One highly dangerous investing approach all investors in growth stocks ought to think over is averaging down.
This approach means buying a stock, watching it drop and then buying more shares, with an aim to lower your average buy price.
It is one of the biggest myths in investing, particularly for high-growth companies. Don’t confuse it with the cost-averaging method of long-term investing in a mutual fund or broad-based equity ETF.
When a high-octane growth stock has topped, rarely does it come back quickly and lead the next market uptrend. In fact, many stocks don’t approach their all-time highs for years.
You might hear people tell you that averaging down is a great idea, but in reality it is generally a risky way to operate.
These folks will say something like: “If you liked a stock at 160, then you should love it at 140.” They could be referring to a former high-performer such as Granules India.
That makes some sense, but here is another way to think about it that could save you some pain: If a stock has fallen below your purchase price, then it is quite simply a losing investment. When the losses approach 8%, cut the stock loose and find a better one. You can sell the stock even more quickly if you judge the price and volume action to be negative.
What if you ignore MarketSmith’s golden sell rule and instead opt to follow the stock lower? It means buying more shares could amount to throwing good money after bad, as the saying goes.
Let’s say you had bought Granules India in November 2015, when the stock cleared a possible buy point at 164.35 (marked 1 in below chart).
There were some flaws with this breakout, such as a late-stage pattern (fourth stage) and low buying interest, but you jumped in anyway.
In any case, the breakout did not provide much upside, and pretty quickly you would have had an opportunity to average down.
This example illustrates why averaging down is often a bad strategy. Granules India continued to drop, so you really would have been throwing good money after bad if you added to your position in December 2015 (2) or January 2016 (3) or later.
You should have been selling your original position to avoid further losses rather than adding to it. In subsequent months, Granules India tripped some key sell rules, such as falling 8% below its pivot price and penetrating its 10-week and 40-week moving averages.
Also, there is a big opportunity cost. By keeping your money in a laggard, you are losing the chance to invest in a market leader. Have a look at Granules India’s weekly chart and how the stock has languished sideways for more than two years (4).
Another problem with buying on dips strategy is that it only focuses on accumulating and does not contain a sell strategy. Every great stock ultimately becomes a sell. An investment strategy that only addresses buying is half a strategy. Half strategies seldom work for long.
With the Indian market in a Downtrend, many investors would fall prey to buying on dips to get their holding cost lower. However, investors need to understand that when markets correct nobody can predict if there will be a 5% sell-off or 20% or more. Growth stocks will see massive draw-downs during such corrections. And trying to catch their price bottoms is like travelling the wrong way on a highway. Your chances of making it home are negligible.
While in the long-run stock markets always recover, the stock that you are planning to average down might remain dead for years just like Granules India.

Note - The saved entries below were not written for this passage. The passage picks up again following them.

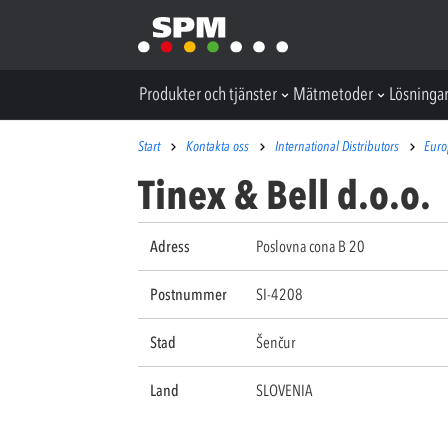
Produkter och tjänster
Mätmetoder
Lösninga
Start
Kontakta oss
International Distributors
Eur
Tinex & Bell d.o.o.
Adress
Poslovna cona B 20
Postnummer
SI-4208
Stad
Šenčur
Land
SLOVENIA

We think the best approach is to wait for selling to run its course. Once the dust settles, and buying interest returns, the next set of leading stocks would be the first ones to break out of their consolidation base patterns. Until then, investors should remain on the sidelines and make use of the current time by building a list of some strong quality names that are standing tall in the ongoing sell-off. These are the names you would like to own as and when the market condition improves.
Using MarketSmith India’s Filter India list feature, we did a quick check on quality companies that are close to their all-time highs. Some of the top names that have refused to crumble in the face of the market sell-off and are showing leadership qualities are Titan Company, Blue Star, Voltas, Mindtree, Avenue Supermarts, V-Mart Retail, Jubilant Foodworks, GNA Axles, Dilip Buildcon, among others.
That being said, investors should resist the temptation to try and outsmart the market direction. Do not jump the gun until the market shows some conviction. The best approach would be to wait for the Indian market to establish a bottom and move into a Rally Attempt. From there on, one should wait for a follow-through day to confirm that a new uptrend is underway.